Start of DATA SUPPLIED

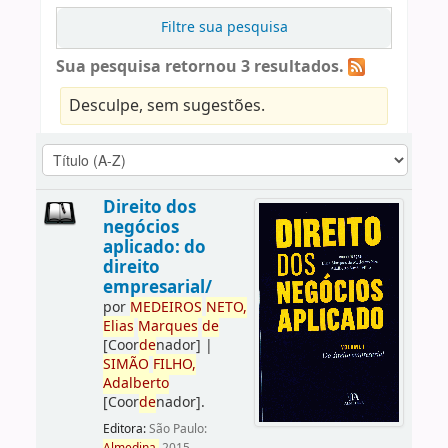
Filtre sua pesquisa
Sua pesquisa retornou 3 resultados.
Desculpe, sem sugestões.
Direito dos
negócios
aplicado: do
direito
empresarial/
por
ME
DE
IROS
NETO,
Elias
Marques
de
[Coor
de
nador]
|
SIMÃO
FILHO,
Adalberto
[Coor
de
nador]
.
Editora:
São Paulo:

End of DATA SUPPLIED
Start of DATA SUPPLIED

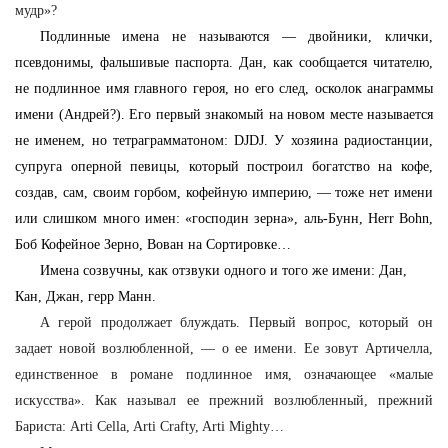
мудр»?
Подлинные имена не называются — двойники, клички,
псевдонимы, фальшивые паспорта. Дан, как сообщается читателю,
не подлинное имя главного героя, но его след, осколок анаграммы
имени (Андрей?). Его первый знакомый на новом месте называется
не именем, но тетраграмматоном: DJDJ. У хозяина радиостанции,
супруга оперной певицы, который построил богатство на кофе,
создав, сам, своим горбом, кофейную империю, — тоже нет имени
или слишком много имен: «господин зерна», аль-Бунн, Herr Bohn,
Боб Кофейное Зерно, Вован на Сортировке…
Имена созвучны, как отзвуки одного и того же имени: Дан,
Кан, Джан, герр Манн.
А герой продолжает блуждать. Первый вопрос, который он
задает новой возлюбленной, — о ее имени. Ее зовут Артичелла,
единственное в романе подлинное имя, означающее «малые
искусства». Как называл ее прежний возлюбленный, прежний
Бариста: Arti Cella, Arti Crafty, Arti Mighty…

End of DATA SUPPLIED

ACTIVITY
Please copy the lines above from the line with "создав, сам, своим" up to and including the line with "Бариста: Arti Cella, Arti", exactly as written and with nothing else.

OUTPUT FOR THIS TASK
создав, сам, своим горбом, кофейную империю, — тоже нет имени
или слишком много имен: «господин зерна», аль-Бунн, Herr Bohn,
Боб Кофейное Зерно, Вован на Сортировке…
Имена созвучны, как отзвуки одного и того же имени: Дан,
Кан, Джан, герр Манн.
А герой продолжает блуждать. Первый вопрос, который он
задает новой возлюбленной, — о ее имени. Ее зовут Артичелла,
единственное в романе подлинное имя, означающее «малые
искусства». Как называл ее прежний возлюбленный, прежний
Бариста: Arti Cella, Arti Crafty, Arti Mighty…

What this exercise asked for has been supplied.